Readings/Course materials

In addition to the textbook, please view ONE documentary of your choice, and read ONE of the short stories. (As always you may read/view more if you get curious!)

  • Varley: Chapter 11: “Division and War, 1945-1953”
        • Keep pen and paper handy to note down the major names, dates and developments, in particular for the period before 1950. It is confusing but all the material you need is in the chapter.
  • Academic Video Online: Korean War videos, documentaries, and news reels:
        • Watch one documentary of your choice. (You can watch as many as you want, but just one will do)
        • There is a long tradition in the historiography of the Korean War of focusing on the American side, or the military experience (in particular the US army). Think about the limitations this creates for our understanding of the Korean War as a civil war. Does your selected documentary go beyond that perspective? If not, what could the producer do to give Koreans a voice in what is, ultimately, their story?
  • South Korean writers responded to the traumatic experiences of the War in short stories, as well as long form novels and poetry. Read one of the following four short stories:
        • Hwang, Sunwŏn. “Cranes.”Translated by David McCann. Azalea: Journal of Korean Literature & Culture 1 (2007): 305-312. doi:10.1353/aza.0.0020
        • Hwang, Sunwŏn. “Retreat.” In Modern Korean Literature: An Anthology, 1908-65. Edited by Chung Chong-wha, 322-330. Korean Culture Series. New York: Routledge, 2010. (ebook Trexler Library, part 3)
        • Kim, Dong-ni. “Two Reservists”. In Modern Korean Literature: An Anthology, 1908-65. Edited by Chung Chong-wha, 314-321. Korean Culture Series. New York: Routledge, 2010. (ebook Trexler Library, part 3)
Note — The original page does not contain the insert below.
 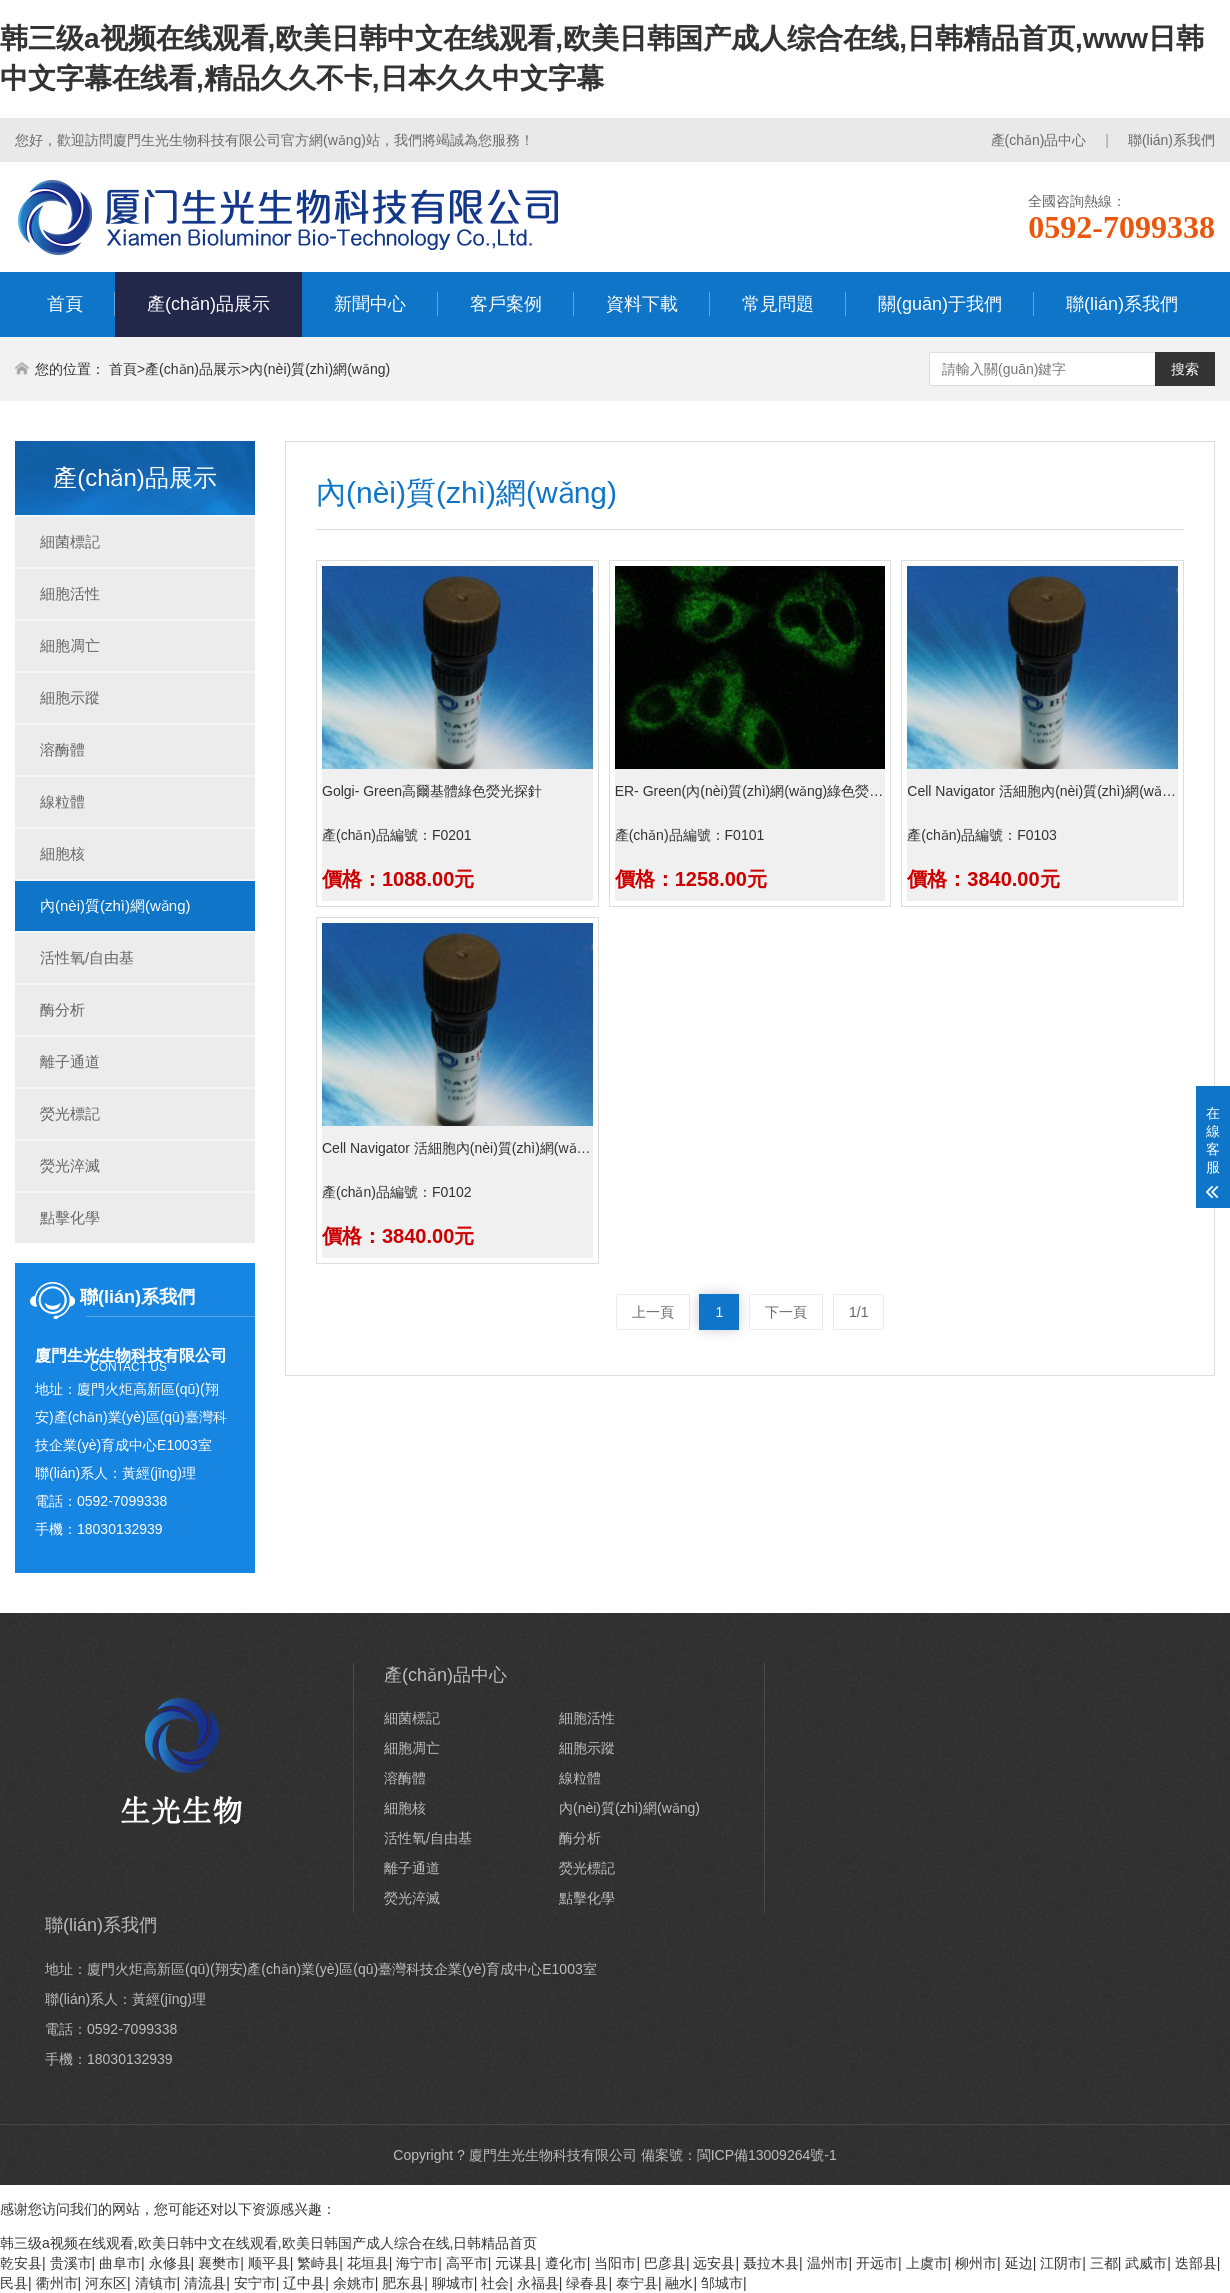 What do you see at coordinates (927, 2263) in the screenshot?
I see `上虞市` at bounding box center [927, 2263].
        • Yi, Pŏmsŏm. “Stray Bullet.” In Flowers of Fire: Twentieth-Century Korean Stories, edited by Peter H. Lee, 205-232. Rev.ed. Honolulu: University of Hawaii Press, 1986. (PDF)
  • Optional extra:
        • H. K. Shin, Remembering Korea 1950: A Boy Soldier’s Story. Reno: University of Nevada Press, 2001.
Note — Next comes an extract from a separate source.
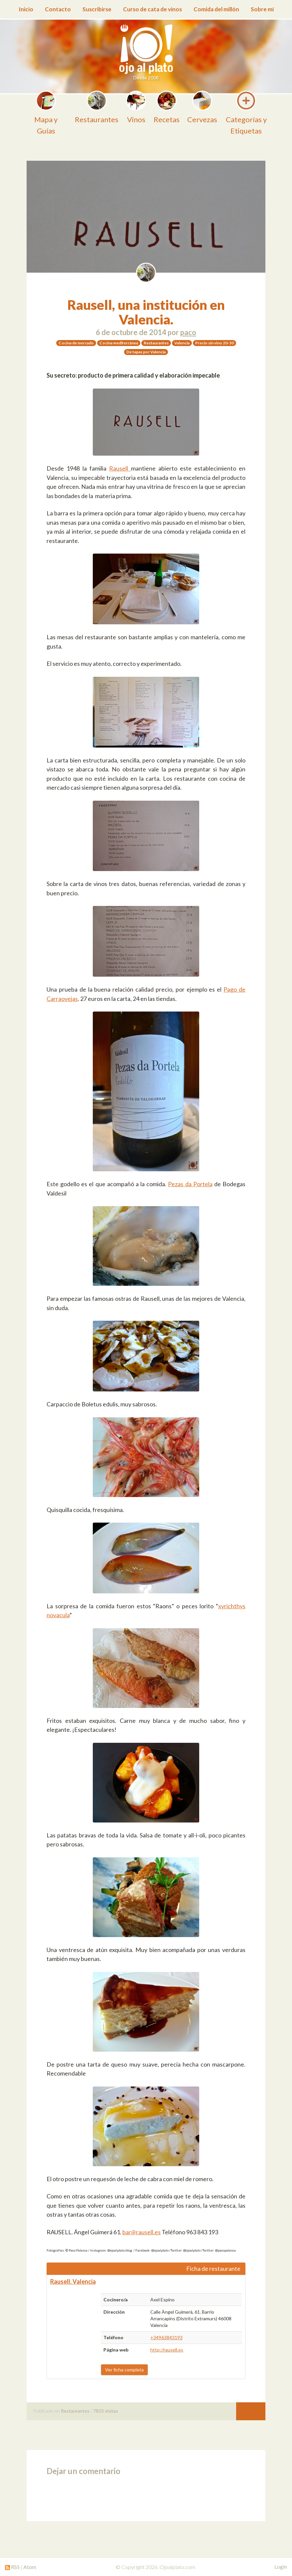  I want to click on Rausell. Valencia, so click(73, 2281).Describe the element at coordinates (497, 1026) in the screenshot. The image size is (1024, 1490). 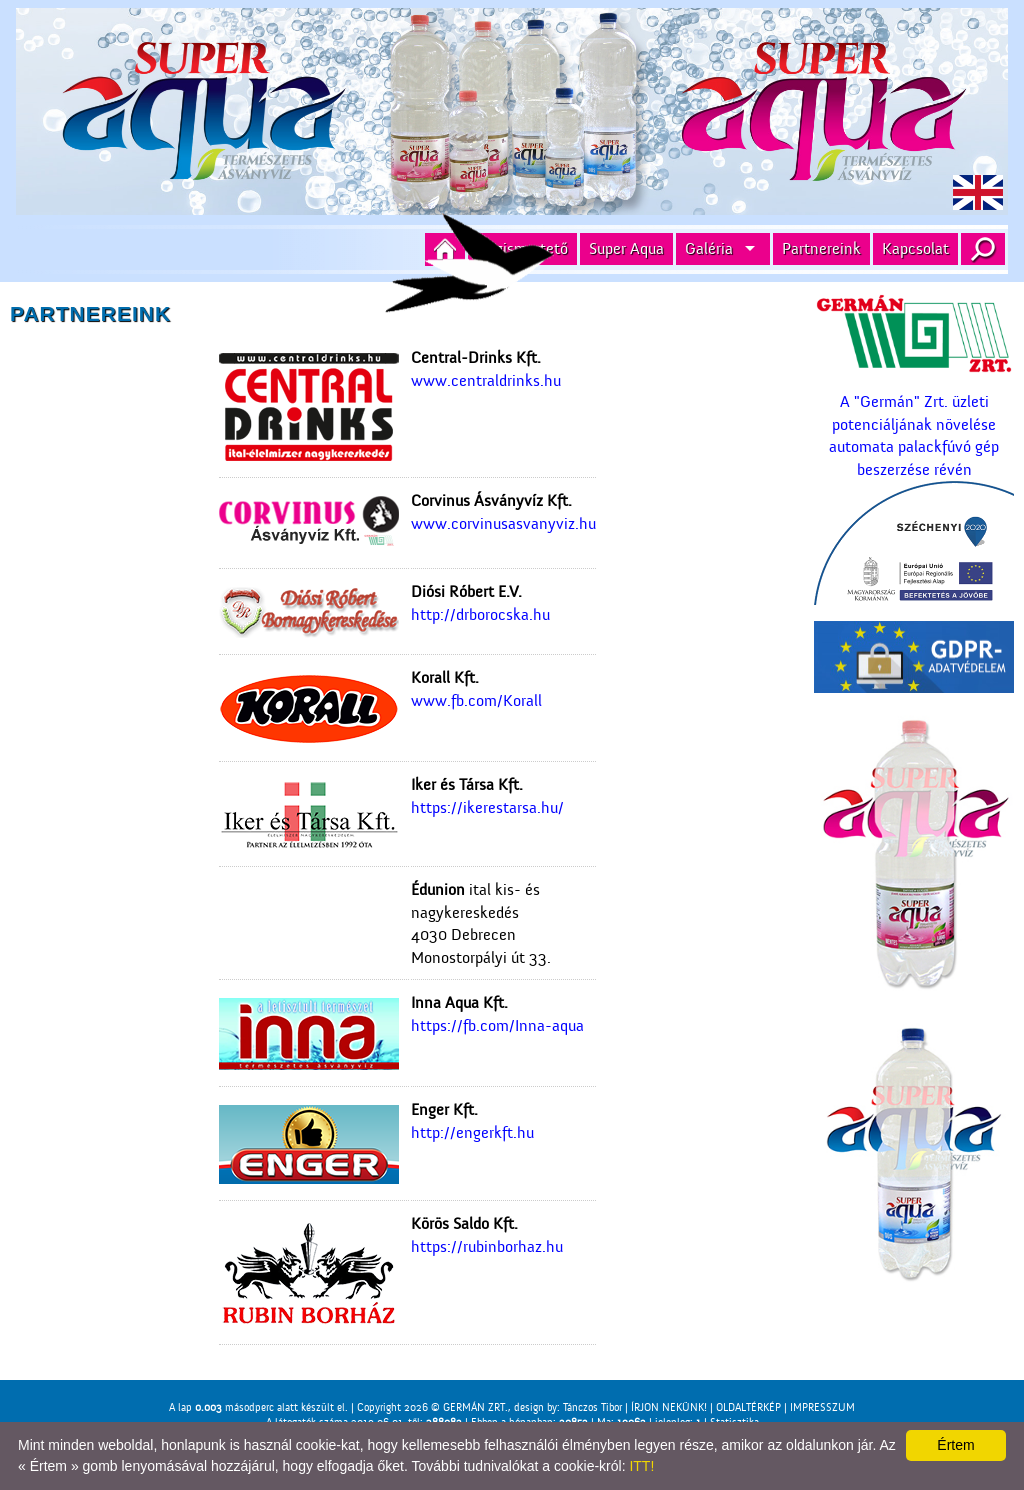
I see `https://fb.com/Inna-aqua` at that location.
              • The memoirs of a seventeen year old boy who joined the South Korean army at the start of the Korean War.
        • Peters, Richard A, and Xiaobing Li. Voices from the Korean War: Personal Stories of American, Korean, and Chinese Soldiers. Lexington, Kentucky: University Press of Kentucky, 2004.
              • Experiences of the Korean War from different points of view: North and South Korean, US and Chinese, men, and women.